> WORK ITEM
Begin at the line containing "Заказать звонок" in the data below and go on through the line containing "Добавить отзыв", repeating each line exactly; include both ends and no other line.

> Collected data
================

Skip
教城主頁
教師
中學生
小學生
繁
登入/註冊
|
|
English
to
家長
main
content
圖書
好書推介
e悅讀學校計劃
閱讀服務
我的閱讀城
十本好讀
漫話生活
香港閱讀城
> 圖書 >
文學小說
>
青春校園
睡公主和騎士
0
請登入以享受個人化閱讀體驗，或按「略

================

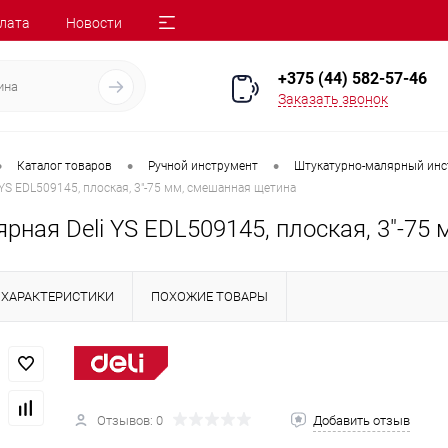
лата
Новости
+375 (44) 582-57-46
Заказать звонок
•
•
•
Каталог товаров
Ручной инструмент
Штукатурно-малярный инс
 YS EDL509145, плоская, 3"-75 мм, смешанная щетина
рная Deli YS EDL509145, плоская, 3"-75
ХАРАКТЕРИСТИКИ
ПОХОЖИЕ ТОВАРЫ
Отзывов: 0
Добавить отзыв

================

> OUTPUT FOR THIS EXERCISE
Заказать звонок
•
•
•
Каталог товаров
Ручной инструмент
Штукатурно-малярный инс
 YS EDL509145, плоская, 3"-75 мм, смешанная щетина
рная Deli YS EDL509145, плоская, 3"-75
ХАРАКТЕРИСТИКИ
ПОХОЖИЕ ТОВАРЫ
Отзывов: 0
Добавить отзыв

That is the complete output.